Rangers caution Grand Teton boaters about Snake River dangers

Portions of the Snake River in Grand Teton National Park can be difficult for beginning boaters to navigate.

NPS photo

Portions of the Snake River in Grand Teton National Park can be difficult for beginning boaters to navigate.

After a recent spate of incidents on a stretch of the Snake River between Deadman’s Bar and Moose Landing, Grand Teton National Park Rangers are cautioning boaters to choose segments of river that are appropriate for their experience and ability level.

Rangers have conducted rescues on the Snake River near the Bar BC Ranch for at least five separate parties since August 1, 2015, according to a statement released by the park’s public affairs office. Officials caution that, even though nobody was seriously injured in the incidents, the consequences any accident on the Snake River has the potential to be catastrophic.

The Snake River in Grand Teton National Park does not consist of any significant whitewater, but it is a complex and unpredictable braided river. A strong current, shifting channels, numerous logjams, eddies, and snags all combine to make floating the Snake a challenging proposition.  These obstacles often require floaters to set up maneuvers well in advance, and inexperienced pilots often make maneuvers too late.
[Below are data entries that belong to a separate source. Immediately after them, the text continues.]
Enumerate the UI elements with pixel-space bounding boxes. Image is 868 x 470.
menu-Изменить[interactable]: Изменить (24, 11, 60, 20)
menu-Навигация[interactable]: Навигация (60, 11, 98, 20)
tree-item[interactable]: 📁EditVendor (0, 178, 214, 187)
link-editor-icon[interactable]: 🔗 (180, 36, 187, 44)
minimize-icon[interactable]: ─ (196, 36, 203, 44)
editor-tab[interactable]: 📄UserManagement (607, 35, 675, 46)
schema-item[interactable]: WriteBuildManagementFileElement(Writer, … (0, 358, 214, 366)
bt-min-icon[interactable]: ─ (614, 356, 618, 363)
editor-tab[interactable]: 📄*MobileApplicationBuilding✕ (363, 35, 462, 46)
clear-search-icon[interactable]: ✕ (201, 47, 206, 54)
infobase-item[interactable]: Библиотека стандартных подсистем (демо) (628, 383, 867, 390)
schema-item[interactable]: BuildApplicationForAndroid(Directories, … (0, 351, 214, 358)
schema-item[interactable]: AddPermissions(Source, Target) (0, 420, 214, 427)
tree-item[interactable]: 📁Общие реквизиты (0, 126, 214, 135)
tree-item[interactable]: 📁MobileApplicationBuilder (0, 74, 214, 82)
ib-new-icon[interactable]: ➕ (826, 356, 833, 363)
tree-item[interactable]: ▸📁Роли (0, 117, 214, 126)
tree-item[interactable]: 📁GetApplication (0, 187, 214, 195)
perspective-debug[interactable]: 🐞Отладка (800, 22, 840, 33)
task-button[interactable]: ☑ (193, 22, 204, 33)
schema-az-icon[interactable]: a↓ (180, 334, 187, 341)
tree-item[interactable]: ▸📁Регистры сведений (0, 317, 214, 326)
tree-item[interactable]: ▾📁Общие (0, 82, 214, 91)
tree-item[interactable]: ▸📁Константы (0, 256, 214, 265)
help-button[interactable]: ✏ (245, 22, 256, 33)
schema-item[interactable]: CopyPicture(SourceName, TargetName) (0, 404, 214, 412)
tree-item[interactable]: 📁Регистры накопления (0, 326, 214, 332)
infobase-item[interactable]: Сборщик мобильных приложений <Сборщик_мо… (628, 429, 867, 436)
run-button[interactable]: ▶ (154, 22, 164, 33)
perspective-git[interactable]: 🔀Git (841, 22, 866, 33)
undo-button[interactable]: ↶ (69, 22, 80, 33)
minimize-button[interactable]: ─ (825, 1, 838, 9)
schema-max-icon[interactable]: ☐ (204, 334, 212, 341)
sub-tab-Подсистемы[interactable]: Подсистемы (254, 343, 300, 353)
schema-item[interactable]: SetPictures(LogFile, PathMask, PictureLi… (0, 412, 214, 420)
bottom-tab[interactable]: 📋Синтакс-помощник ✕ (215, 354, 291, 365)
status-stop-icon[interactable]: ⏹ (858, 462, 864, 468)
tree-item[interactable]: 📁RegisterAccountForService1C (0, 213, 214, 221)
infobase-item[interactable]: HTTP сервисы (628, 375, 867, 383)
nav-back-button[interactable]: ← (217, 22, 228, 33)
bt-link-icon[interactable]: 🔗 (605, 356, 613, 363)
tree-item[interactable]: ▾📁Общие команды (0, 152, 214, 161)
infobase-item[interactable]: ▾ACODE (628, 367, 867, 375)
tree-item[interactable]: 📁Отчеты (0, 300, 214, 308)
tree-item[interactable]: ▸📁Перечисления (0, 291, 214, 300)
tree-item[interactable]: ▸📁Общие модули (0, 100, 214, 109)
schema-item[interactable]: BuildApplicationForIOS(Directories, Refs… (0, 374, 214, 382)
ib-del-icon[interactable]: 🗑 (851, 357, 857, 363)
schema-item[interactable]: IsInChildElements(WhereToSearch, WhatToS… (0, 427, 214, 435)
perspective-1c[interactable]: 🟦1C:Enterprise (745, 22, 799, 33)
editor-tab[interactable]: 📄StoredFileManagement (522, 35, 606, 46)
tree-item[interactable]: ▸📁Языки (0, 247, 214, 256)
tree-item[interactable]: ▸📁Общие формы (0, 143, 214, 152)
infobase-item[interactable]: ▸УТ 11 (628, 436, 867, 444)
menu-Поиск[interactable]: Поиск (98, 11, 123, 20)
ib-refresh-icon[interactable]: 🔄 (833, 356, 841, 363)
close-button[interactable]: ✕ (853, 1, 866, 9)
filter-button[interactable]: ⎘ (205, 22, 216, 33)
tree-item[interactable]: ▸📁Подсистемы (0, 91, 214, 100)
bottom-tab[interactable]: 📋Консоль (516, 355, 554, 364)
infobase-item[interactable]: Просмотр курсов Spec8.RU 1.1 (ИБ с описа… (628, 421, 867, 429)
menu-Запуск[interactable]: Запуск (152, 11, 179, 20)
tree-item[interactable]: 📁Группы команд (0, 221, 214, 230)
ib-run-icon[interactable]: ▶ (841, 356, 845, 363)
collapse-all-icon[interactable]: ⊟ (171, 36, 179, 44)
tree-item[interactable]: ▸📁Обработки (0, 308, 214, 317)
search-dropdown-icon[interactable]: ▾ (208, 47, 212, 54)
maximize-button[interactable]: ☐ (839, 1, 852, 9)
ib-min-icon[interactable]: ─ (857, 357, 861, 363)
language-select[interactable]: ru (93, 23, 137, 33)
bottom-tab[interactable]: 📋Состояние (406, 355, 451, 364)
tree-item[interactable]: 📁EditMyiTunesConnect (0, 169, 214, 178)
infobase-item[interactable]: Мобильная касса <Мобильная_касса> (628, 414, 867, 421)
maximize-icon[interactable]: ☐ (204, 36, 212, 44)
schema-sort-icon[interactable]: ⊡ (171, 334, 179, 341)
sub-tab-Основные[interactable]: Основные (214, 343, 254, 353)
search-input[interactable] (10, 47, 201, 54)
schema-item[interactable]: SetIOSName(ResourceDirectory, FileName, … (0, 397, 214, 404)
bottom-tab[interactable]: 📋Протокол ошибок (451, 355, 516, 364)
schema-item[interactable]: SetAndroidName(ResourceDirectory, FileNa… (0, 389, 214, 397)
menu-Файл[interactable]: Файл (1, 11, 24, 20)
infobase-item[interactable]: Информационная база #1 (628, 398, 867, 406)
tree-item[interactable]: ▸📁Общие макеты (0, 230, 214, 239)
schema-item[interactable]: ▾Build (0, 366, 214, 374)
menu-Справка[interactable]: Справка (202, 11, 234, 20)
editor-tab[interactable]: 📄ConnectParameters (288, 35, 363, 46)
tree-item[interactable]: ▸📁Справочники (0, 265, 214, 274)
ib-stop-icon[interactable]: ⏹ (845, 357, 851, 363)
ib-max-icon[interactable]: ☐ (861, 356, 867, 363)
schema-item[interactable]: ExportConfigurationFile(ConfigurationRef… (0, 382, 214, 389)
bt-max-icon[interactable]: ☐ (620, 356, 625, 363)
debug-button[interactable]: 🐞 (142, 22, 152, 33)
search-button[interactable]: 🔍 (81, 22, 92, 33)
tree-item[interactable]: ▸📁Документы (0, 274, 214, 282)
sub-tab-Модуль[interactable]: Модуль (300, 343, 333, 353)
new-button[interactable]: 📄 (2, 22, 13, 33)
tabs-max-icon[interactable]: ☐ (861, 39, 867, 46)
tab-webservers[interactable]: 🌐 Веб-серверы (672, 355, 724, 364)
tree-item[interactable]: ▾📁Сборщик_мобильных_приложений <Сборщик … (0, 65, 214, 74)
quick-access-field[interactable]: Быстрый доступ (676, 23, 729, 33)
Rangers have assigned difficulty levels to the various stretches of river in the park. The section from Deadman’s Bar to Moose Landing, where all of the recent incidents have occurred, is rated “advanced.”

In all five incidents this month, rangers questioned whether the parties involved had the skill and experience to be floating an advanced section of river. Good alternative river segments include Pacific Creek Landing to Deadman’s Bar (rated “intermediate”) and Jackson Lake Dam to Pacific Creek Landing (rated “beginner”).

The five incidents fortunately did not result in significant injuries to those involved. However, the incidents did result in several minor injuries, damaged equipment, and a destroyed vessel. The five parties were respectively operating a canoe, a kayak, a raft, and two drift boats. Some of the visitors involved were local residents.

In some cases, the parties were able to free themselves from immediate danger, and were floated to safety by rangers. In others, rangers rescued the visitors hung-up on obstructions using swift-water rescue techniques. Grand Teton Lodge Company and Triangle X river guides assisted with two of the rescues.

Rangers urge all visitors planning to float the Snake River to select their river segment based on an accurate assessment of their group’s ability level. River information can be obtained at all park visitor centers. Both a park boat permit and a State of Wyoming Aquatic Invasive Species (AIS) decal are required before launching on any park waters. Additionally, all watercraft entering the park are subject to an AIS inspection when checkpoints are operating.